2. I have already demonstrated (I hope) this is not a memory leak:
My program never releases the memory back. Why?
How to convince the memory manager to release unused memory
If SetProcessWorkingSetSize would solve your problem, then your problem is not that FastMM is keeping hold of memory. Since this function will just trim the workingset of your application by writing the memory in RAM to the page file. Nothing is released back to Windows.
In fact you only have made accessing the memory again slower, since it now has to be read from disc. This method has the same effect as minimising your application. Then Windows presumes you are not going to use the application again soon and also writes the workingset in RAM to the pagefile. Windows does a good job of deciding when to write RAM to the pagefile and tries to keep the most used memory in RAM as long as it can. It will make the workinset size smaller (write to pagefile) when there is little RAM left. I would not mess with it just to give the illusion that you program is using less memory while in fact it is using just as much as before, only now it is slower to access. Memory that is accessed again will be loaded into RAM again and make the workinset size grow again. Touching less memory keeps the workingset size smaller.
So no, this will not help you forcing FastMM to release the memory. If your goal is for your application to use less memory you should look elsewhere.
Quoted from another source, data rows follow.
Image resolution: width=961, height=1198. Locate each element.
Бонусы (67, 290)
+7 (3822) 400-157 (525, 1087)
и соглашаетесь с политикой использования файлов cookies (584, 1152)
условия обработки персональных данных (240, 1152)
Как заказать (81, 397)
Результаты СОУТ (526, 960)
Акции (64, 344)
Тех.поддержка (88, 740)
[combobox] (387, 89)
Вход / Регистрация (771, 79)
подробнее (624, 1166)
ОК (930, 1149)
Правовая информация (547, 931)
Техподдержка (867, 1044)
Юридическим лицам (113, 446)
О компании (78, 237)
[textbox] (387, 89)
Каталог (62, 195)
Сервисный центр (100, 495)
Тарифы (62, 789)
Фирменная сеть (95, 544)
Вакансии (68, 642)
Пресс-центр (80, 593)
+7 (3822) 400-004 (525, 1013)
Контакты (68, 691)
Look for leaks, look for heap fragmentations look for optimisations and if you think FastMM is keeping you from doing so you should try to find facts to support it. If your goal is to keep your workinset size small you could try to keep your memory access local. Maybe FastMM or another memory manager could help you with it, but it is a very different problem compared to using to much memory. And maybe this function does help you solve the problem you are having, but I would use it with care and certainly not use it just to keep the illusion that your program has a low memory usage.
I agree with Lars Truijens 100%, if you don't than you can check the FasttMM memory usage via FasttMM calls GetMemoryManagerState and GetMemoryManagerUsageSummary before and after calling API SetProcessWorkingSetSize.
Are you sure there is a problem? Working sets might only decrease when there really is a memory shortage.
Problem solved:
I don't need to use SetProcessWorkingSetSize. FastMM will eventually release the RAM.
To confirm that this behavior is generated by FastMM (as suggested by Barry Kelly) I crated a second program that allocated A LOT of RAM. As soon as Windows ran out of RAM, my program memory utilization returned to its original value.
I used this function just once, when I implemented TWebBrowser. This component took me so much memory even if I destroyed the instance.